(Beginning of RECORDS TO USE)
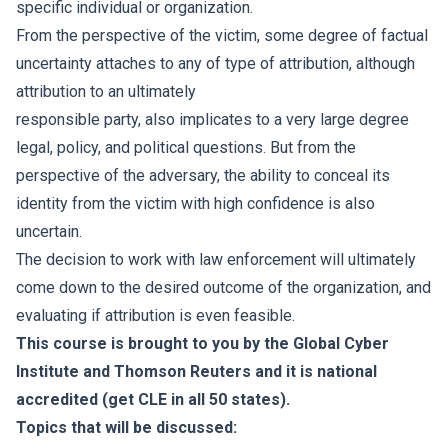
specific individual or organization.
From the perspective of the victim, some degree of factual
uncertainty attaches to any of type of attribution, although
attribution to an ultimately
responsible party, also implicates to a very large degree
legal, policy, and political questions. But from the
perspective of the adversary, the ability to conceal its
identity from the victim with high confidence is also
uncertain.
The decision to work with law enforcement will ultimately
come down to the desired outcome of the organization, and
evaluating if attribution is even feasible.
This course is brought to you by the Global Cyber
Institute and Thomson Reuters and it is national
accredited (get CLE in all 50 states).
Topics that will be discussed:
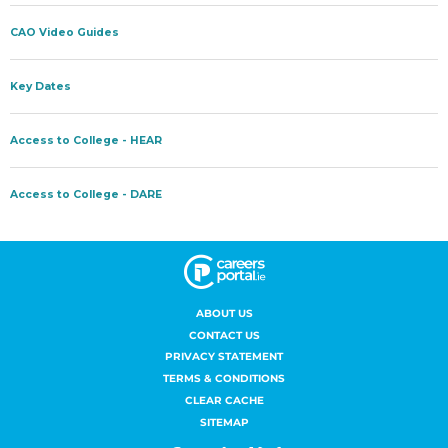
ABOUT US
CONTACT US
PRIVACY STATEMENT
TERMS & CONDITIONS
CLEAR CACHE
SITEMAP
(End of RECORDS TO USE)
(Beginning of RECORDS TO USE)
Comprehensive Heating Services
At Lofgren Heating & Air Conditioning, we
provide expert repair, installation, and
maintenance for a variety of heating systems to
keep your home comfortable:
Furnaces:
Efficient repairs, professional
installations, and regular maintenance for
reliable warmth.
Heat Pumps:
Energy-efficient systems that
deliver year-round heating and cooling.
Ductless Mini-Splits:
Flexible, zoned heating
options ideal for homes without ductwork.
(End of RECORDS TO USE)
(Beginning of RECORDS TO USE)
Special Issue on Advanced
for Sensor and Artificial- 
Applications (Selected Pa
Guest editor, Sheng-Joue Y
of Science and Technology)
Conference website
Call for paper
(End of RECORDS TO USE)
> WHAT NEEDS TO BE DONE
Filter this listing and copy only the lines holding the word "ultimately".

> ANSWER TO THIS EXERCISE
attribution to an ultimately
The decision to work with law enforcement will ultimately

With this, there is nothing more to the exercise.